Pantau Flash
No market data
HOME  ⁄  Nasional

Polisi Tangkap Kepala Satresnarkoba Polres Bima Kota karena Terlibat Peredaran Sabu Hampir Setengah Kilogram

Oleh Arian Mesa
SHARE   :

Polisi Tangkap Kepala Satresnarkoba Polres Bima Kota karena Terlibat Peredaran Sabu Hampir Setengah Kilogram
Foto: Petugas Bidpropam Polda NTB menggiring AKP Malaungi dengan tangan terborgol dalam status tersangka peredaran narkoba jenis sabu-sabu di Mapolda NTB, Mataram, Senin 9/2/2026 (sumber: ANTARA/Dhimas B.P)

Pantau - Kepala Satuan Reserse Narkoba Polres Bima Kota, Ajun Komisaris Polisi (AKP) Malaungi, resmi ditetapkan sebagai tersangka dalam kasus peredaran sabu-sabu di wilayah Sumbawa oleh Kepolisian Daerah Nusa Tenggara Barat.

Penangkapan Bermula dari Pengakuan Anggota Polres

Kepala Bidang Humas Polda NTB, Komisaris Besar Polisi Mohammad Kholid, mengungkapkan bahwa penetapan tersangka dilakukan setelah penyelidikan ditingkatkan ke tahap penyidikan.

"Penetapan tersangka dilakukan berdasarkan dua alat bukti yang sah," ungkapnya.
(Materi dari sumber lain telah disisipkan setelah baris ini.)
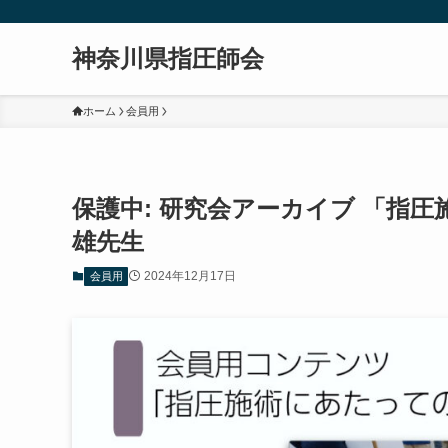
神奈川県指圧師会
ホーム
会員用
保護中: 研究会アーカイブ 「指
雄先生
2024年12月17日
会員用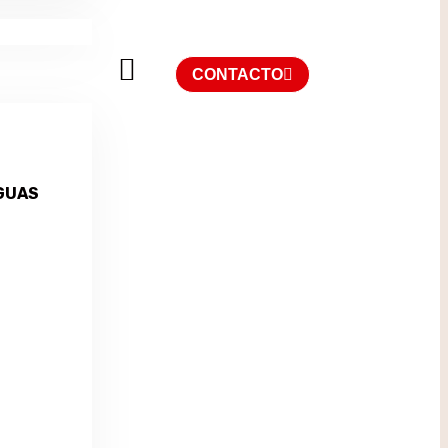
CONTACTO
GUAS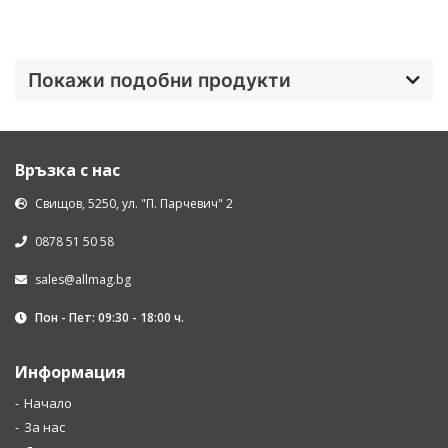
Покажи подобни продукти
Връзка с нас
Свищов, 5250, ул. "П. Парчевич" 2
0878 51 50 58
sales@allmag.bg
Пон - Пет: 09:30 - 18:00 ч.
Информация
Начало
За нас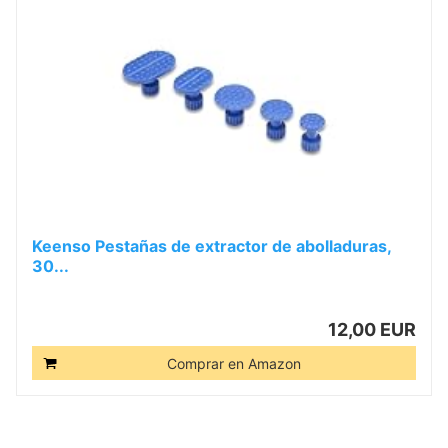
Keenso Pestañas de extractor de abolladuras,
30...
12,00 EUR
Comprar en Amazon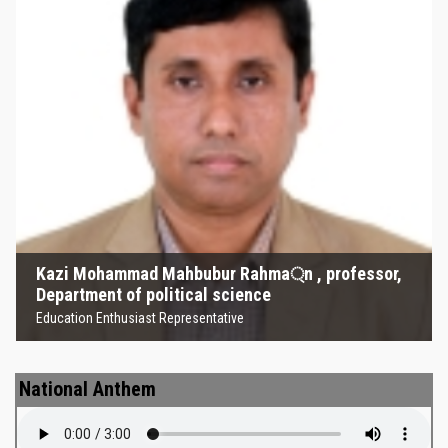
Kazi Mohammad Mahbubur
Rahma্‌n , professor, Department
of political science
Education Enthusiast Representative
Kazi Mohammad Mahbubur Rahma্‌n , professor,
Department of political science
Education Enthusiast Representative
National Anthem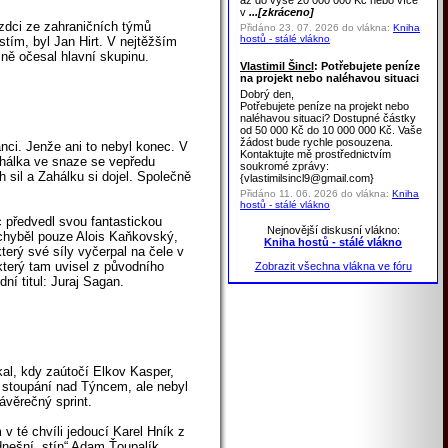
až do výše 20 000 000 Kč nebo více
v
...[zkráceno]
ezdci ze zahraničních týmů
Přidáno 23. 07. 2026 do vlákna:
Kniha
hostů - stálé vlákno
stím, byl Jan Hirt. V nejtěžším
zně očesal hlavní skupinu.
Vlastimil Šincl
: Potřebujete peníze
na projekt nebo naléhavou situaci
Dobrý den,
Potřebujete peníze na projekt nebo
naléhavou situaci? Dostupné částky
od 50 000 Kč do 10 000 000 Kč. Vaše
žádost bude rychle posouzena.
anci. Jenže ani to nebyl konec. V
Kontaktujte mě prostřednictvím
ahálka ve snaze se vepředu
soukromé zprávy:
 sil a Zahálku si dojel. Společně
{vlastimilsincl9@gmail.com}
Přidáno 11. 06. 2026 do vlákna:
Kniha
hostů - stálé vlákno
 předvedl svou fantastickou
Nejnovější diskusní vlákno:
 chyběl pouze Alois Kaňkovský,
Kniha hostů - stálé vlákno
který své síly vyčerpal na čele v
 který tam uvisel z původního
Zobrazit všechna vlákna ve fóru
ní titul: Juraj Sagan.
kal, kdy zaútočí Elkov Kasper,
u stoupání nad Týncem, ale nebyl
ávěrečný sprint.
 té chvíli jedoucí Karel Hník z
dnešní „stín“ Adam Ťoupalík.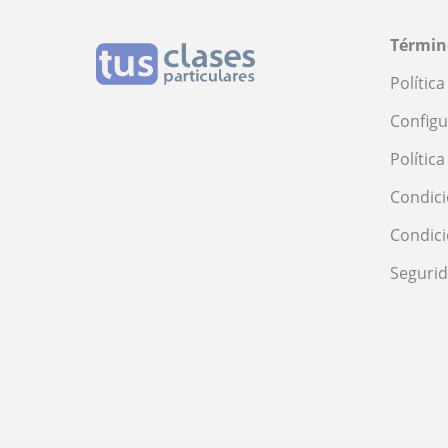
Términ
Polític
Configu
Polític
Condici
Condic
Seguri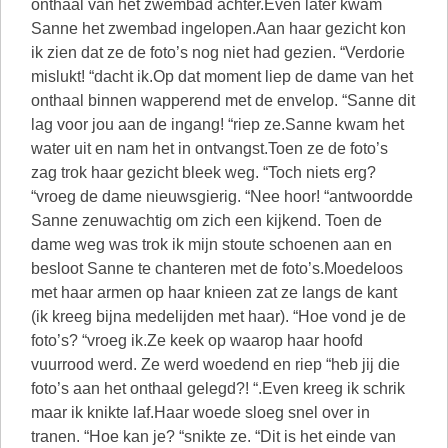
onthaal van het zwembad achter.Even later kwam
Sanne het zwembad ingelopen.Aan haar gezicht kon
ik zien dat ze de foto’s nog niet had gezien. “Verdorie
mislukt! “dacht ik.Op dat moment liep de dame van het
onthaal binnen wapperend met de envelop. “Sanne dit
lag voor jou aan de ingang! “riep ze.Sanne kwam het
water uit en nam het in ontvangst.Toen ze de foto’s
zag trok haar gezicht bleek weg. “Toch niets erg?
“vroeg de dame nieuwsgierig. “Nee hoor! “antwoordde
Sanne zenuwachtig om zich een kijkend. Toen de
dame weg was trok ik mijn stoute schoenen aan en
besloot Sanne te chanteren met de foto’s.Moedeloos
met haar armen op haar knieen zat ze langs de kant
(ik kreeg bijna medelijden met haar). “Hoe vond je de
foto’s? “vroeg ik.Ze keek op waarop haar hoofd
vuurrood werd. Ze werd woedend en riep “heb jij die
foto’s aan het onthaal gelegd?! “.Even kreeg ik schrik
maar ik knikte laf.Haar woede sloeg snel over in
tranen. “Hoe kan je? “snikte ze. “Dit is het einde van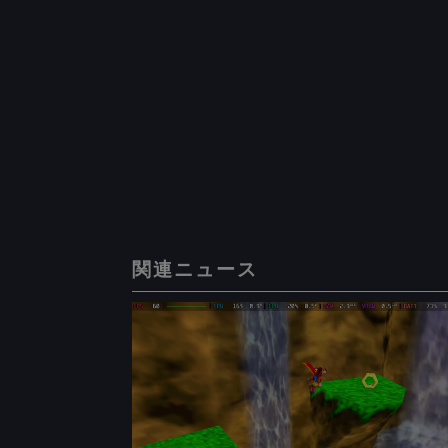
関連ニュース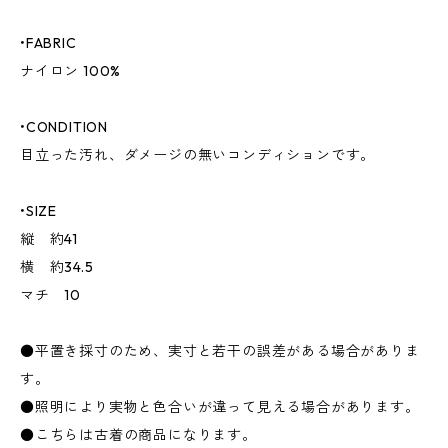
•FABRIC
ナイロン 100%
•CONDITION
目立った汚れ、ダメージの無いコンディションです。
•SIZE
縦 約41
横 約34.5
マチ 10
●平置き採寸のため、実寸と若干の誤差がある場合がありま
す。
●照明により実物と色合いが違って見える場合があります。
●こちらは古着の商品になります。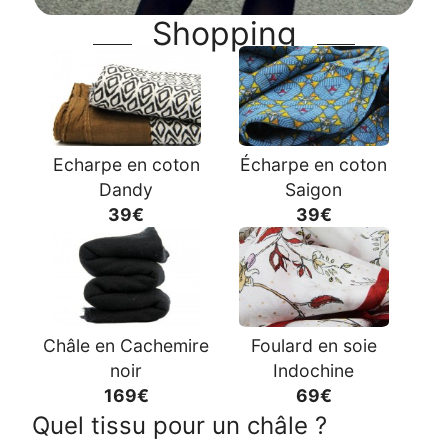
Shopping
Echarpe en coton
Écharpe en coton
Dandy
Saigon
39€
39€
Châle en Cachemire
Foulard en soie
noir
Indochine
169€
69€
Quel tissu pour un châle ?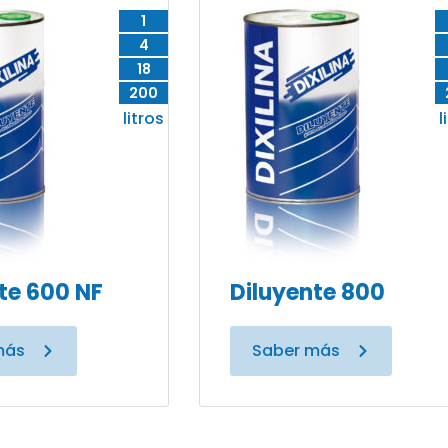
1
4
18
200
litros
l
te 600 NF
Diluyente 800
más
Saber más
Kasus ini berkembang dari penangkapan Brigadir Polisi Kepala (Bripka) Karol, anggota SPKT Polres Bima Kota, bersama istri dan dua rekannya.

Dalam penangkapan tersebut, polisi menyita puluhan gram sabu-sabu serta uang tunai puluhan juta rupiah.

Dari hasil pemeriksaan, Bripka Karol mengungkapkan bahwa AKP Malaungi diduga sebagai sumber atau hulu peredaran barang haram tersebut.

Setelah memperoleh informasi tersebut, Bidang Profesi dan Pengamanan (Bidpropam) serta Direktorat Reserse Narkoba (Ditresnarkoba) Polda NTB langsung memeriksa AKP Malaungi.

Tes Urine dan Pengakuan Kepemilikan Sabu

Pada 3 Februari 2026, pihak kepolisian melakukan tes urine terhadap AKP Malaungi.

Hasil tes menunjukkan bahwa AKP Malaungi positif mengandung amphetamine, yang merupakan kandungan ekstasi atau MDMA, serta methamphetamine yang merupakan kandungan sabu-sabu.

Berdasarkan hasil tersebut, kepolisian melakukan pendalaman keterangan terhadap AKP Malaungi.

Dalam pemeriksaan lanjutan, AKP Malaungi mengakui bahwa dirinya menguasai barang bukti sabu-sabu dengan berat bersih mencapai 488 gram.

Pengakuan itu menjadi dasar dilakukannya penggeledahan di rumah dinasnya yang berada di asrama Polres Bima Kota.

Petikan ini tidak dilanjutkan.